Spatially, co-location strategies can help address the challenge of placing CEA systems close to markets without bearing the full cost of urban real estate. Embedding farms into existing commercial premises, such as shopping centres or food distribution hubs, reduces both delivery distances and the energy used for cold-chain storage. Moreover, placing farms alongside their end-users, such as restaurants or hospitals, creates direct supply channels that shorten lead times and improve freshness.
Examples of Co-location in Practice
Although still a developing trend, several examples illustrate the feasibility and diversity of co-location models. In the Netherlands, some greenhouse operations integrate with power plants to use waste heat and carbon dioxide emissions, reducing the need for fossil-fuel heating. In the UK, research projects are exploring the integration of vertical farms with wastewater treatment plants, where nutrient recovery can be coupled with renewable electricity from on-site anaerobic digestion. In Japan, indoor farms have been embedded within supermarkets to produce and sell crops on the same premises, minimising transport entirely.
These examples demonstrate that co-location is not a one-size-fits-all strategy; it depends on matching the specific needs and outputs of each facility. Factors such as local climate, energy mix, regulatory environment, and the nature of the co-located partner’s processes all influence the viability of such arrangements.
Challenges and Risk Factors
While the benefits of co-location can be significant, the approach is not without challenges. Technical compatibility between systems must be ensured, particularly when dealing with shared heat or water streams. Contamination risks must be managed through rigorous quality assurance protocols, especially in food production. Legal and contractual frameworks need to account for long-term resource agreements and the responsibilities of each party.

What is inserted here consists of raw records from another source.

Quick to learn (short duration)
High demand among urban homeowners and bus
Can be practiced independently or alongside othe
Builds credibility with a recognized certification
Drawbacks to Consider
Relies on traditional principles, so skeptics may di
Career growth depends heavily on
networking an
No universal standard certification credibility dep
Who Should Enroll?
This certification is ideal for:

There are also logistical considerations. Co-location with industrial sites may place farms further from consumers if not carefully planned, potentially offsetting some transport-related gains. In urban contexts, retrofitting existing buildings for agricultural use may encounter structural, regulatory, or planning barriers. Therefore, feasibility assessments must consider not only resource flows but also spatial planning, permitting, and business continuity.
The Future of Co-location in CEA
As energy prices fluctuate and climate targets tighten, the efficiency gains from co-location are likely to become more attractive. The move towards net-zero economies will encourage greater integration between sectors, with agricultural production becoming a partner in resource sharing rather than a separate, isolated activity. Digital tools for resource mapping and industrial symbiosis are already making it easier to identify potential partners and assess the viability of co-location before investment decisions are made.
For policy-makers, encouraging co-location could form part of broader strategies to support sustainable food production. Planning frameworks that enable multi-use industrial zones, incentives for resource sharing, and targeted funding for pilot projects could accelerate adoption. For researchers, more data are needed on the long-term performance of co-located farms, particularly regarding energy savings, emissions reduction, and crop quality outcomes.
In the longer term, the most successful indoor farming systems may be those that are conceived not as isolated facilities but as integral components of a larger urban, industrial, or rural ecosystem. By aligning production with existing resource flows, co-location strategies have the potential to reduce environmental impacts, enhance economic viability, and strengthen the resilience of food systems.